1. Material selection: the raw material for processing dehydrated onion should be medium or large healthy bulb, which requires old mature onion, compact structure, small neck, white or yellowish meat, strong spicy taste, no green or less green skin, and dry matter less than 14%. Nanjing yellow skin, Tianjin yellow skin, Nankang white ball, and ske equal varieties are preferred.

Two, collate: cut off the stems and roots, and remove the outer layer of the edible bulbs.

Three, segmentation: cut the onion into 4 pieces, that is, one knife, next knife, cross cut, but do not cut off. Slice the machine and slice it to 2~3 mm thick.

Four. Cleaning: wash the shallot slices thoroughly in clear water and wash them as foam.

Five, color protection: washed onion slices are soaked in 0.2% sodium bicarbonate solution for about 2~3 minutes, then drain and drain.

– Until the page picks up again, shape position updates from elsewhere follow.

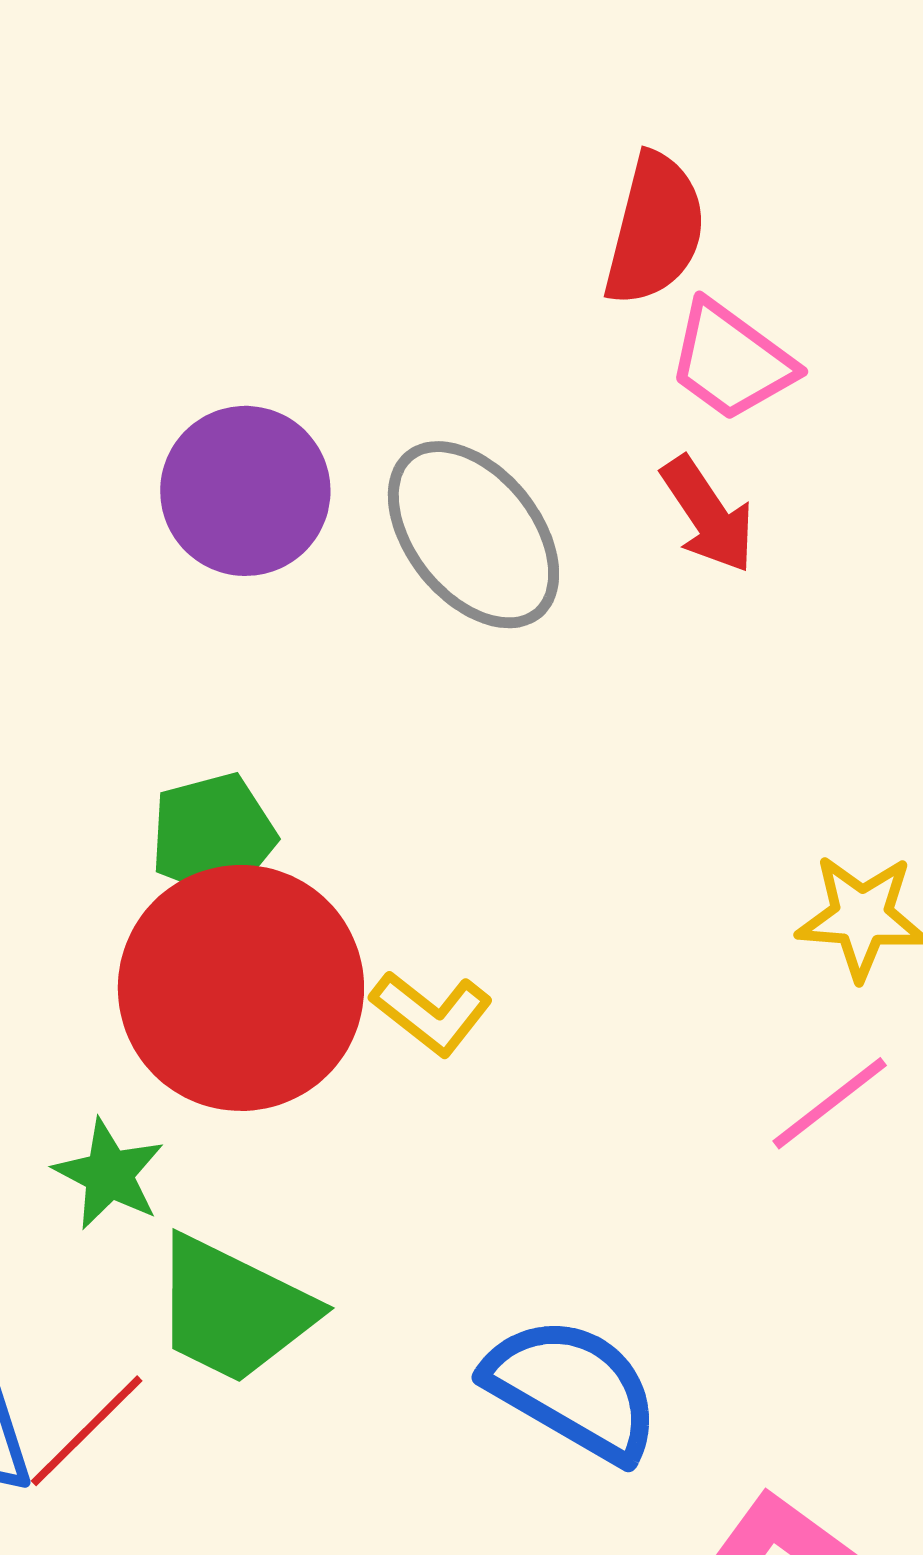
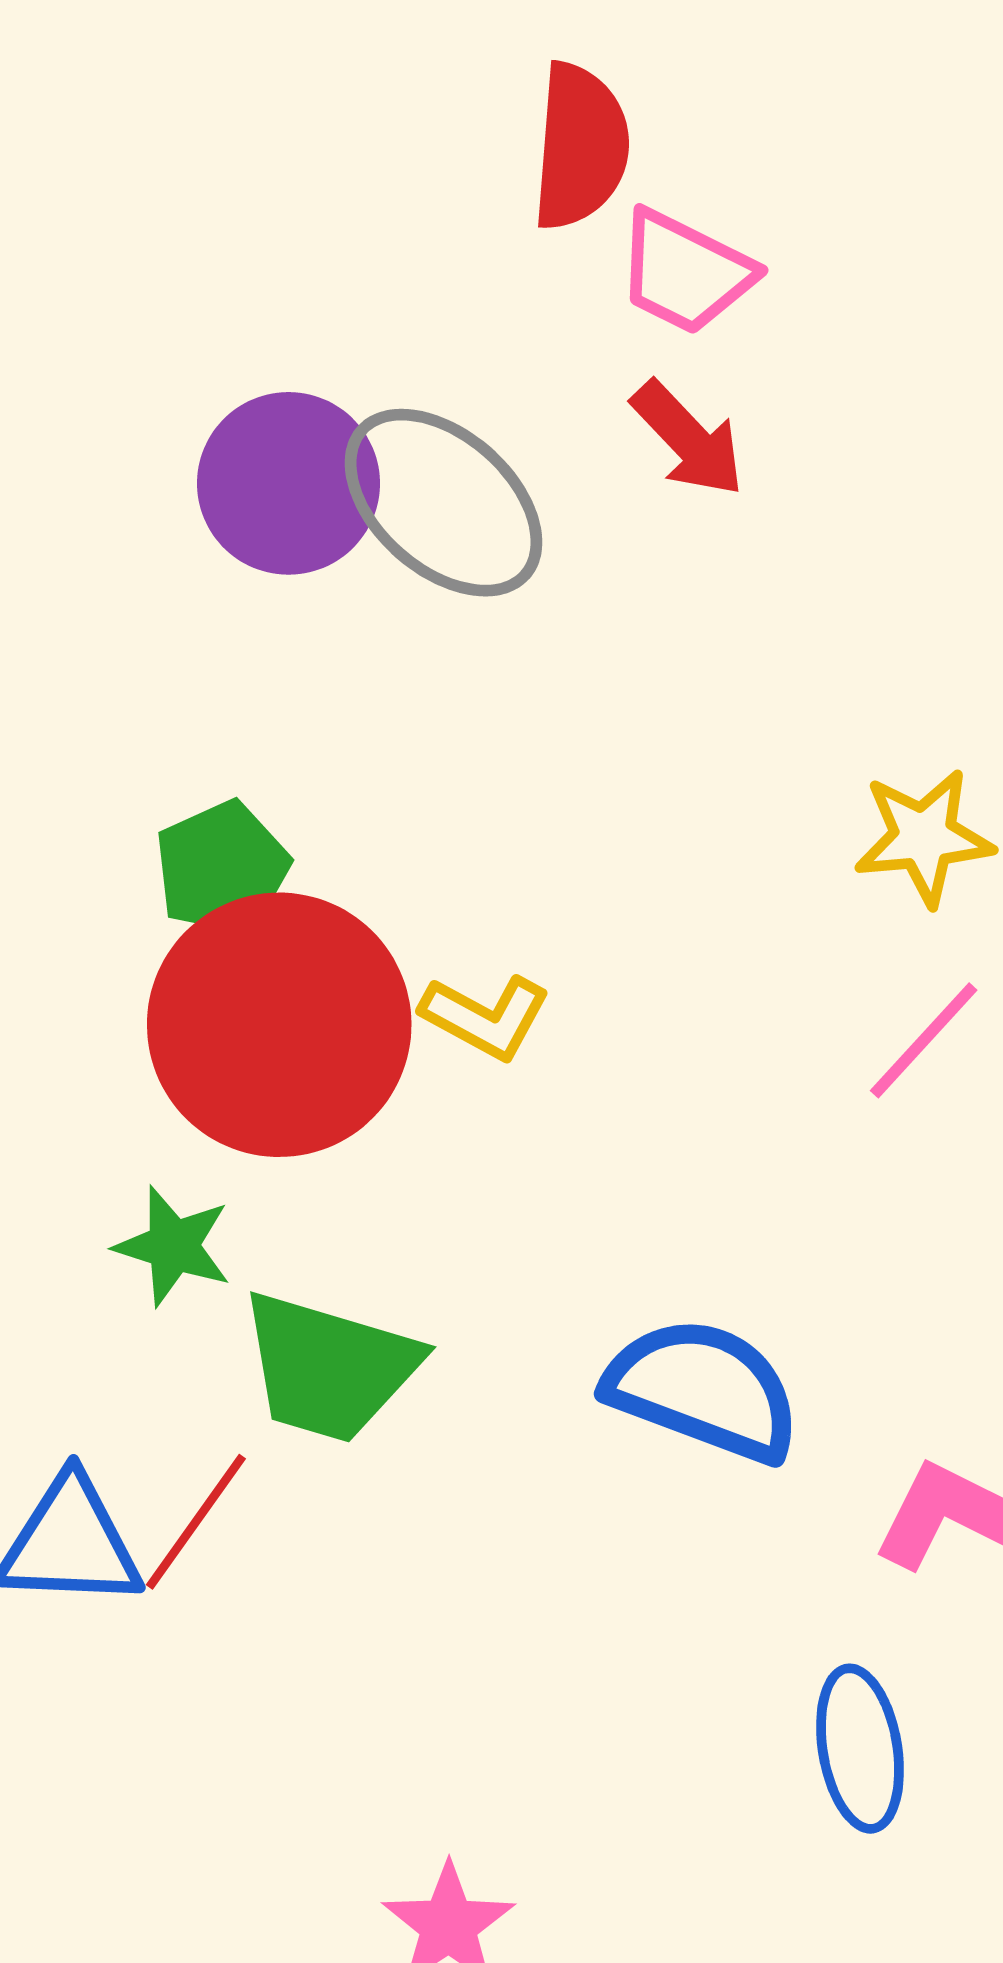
purple circle: (245, 491) -> (288, 483), moved

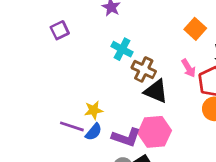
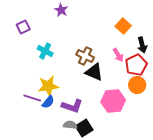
cyan cross: (122, 49) -> (45, 51), moved
yellow star: (94, 110) -> (48, 86), size x1.5
pink hexagon: (155, 132) -> (113, 101), moved

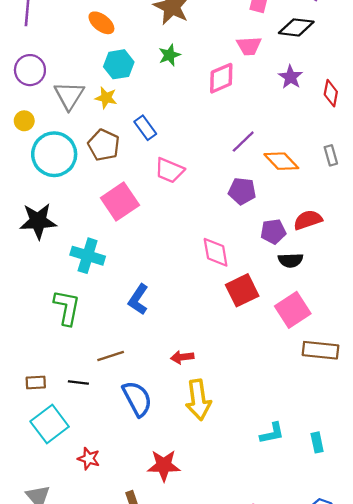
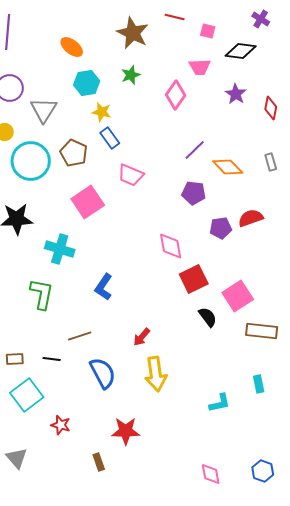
pink diamond: (221, 78) -> (176, 95), turned -32
yellow star: (106, 98) -> (102, 112), moved
black semicircle: (291, 260) -> (208, 317), moved, turned -125
red arrow: (182, 357) -> (142, 337), turned -42
cyan rectangle: (317, 442) -> (259, 384), moved

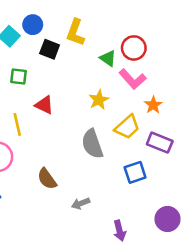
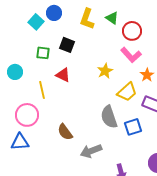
black square: (50, 49) -> (67, 45), moved
green triangle: (108, 58) -> (112, 18), moved
gray semicircle: (92, 144) -> (109, 117), moved
gray arrow: (81, 203) -> (91, 151), size x1.5

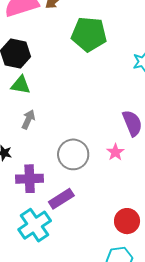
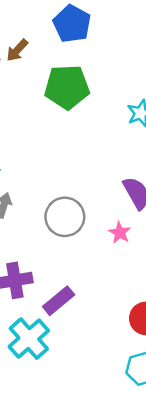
gray circle: (73, 154) -> (65, 217), moved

Six. Centrifugation: drain onion slices with centrifuge to remove surface water.

Seven, dehydration: the onion slices are evenly spread into the drying screen for dehydration. The temperature of the drying room is at 55 - 60 degrees C, baking to about 4.5% of the moisture content, and picking out the tidal flakes and baking.

Eight, finished products: pick out the char brown, old leather, impurities and discolourable inferior products (milled outlet).

Nine. Water balance: immediately after the product is cooled, piled in a sealed container, so that the water tends to be balanced and the water content is uniform.

Ten. Packing: put onion slices into cardboard boxes lined with plastic film bags, 20 kilos per carton.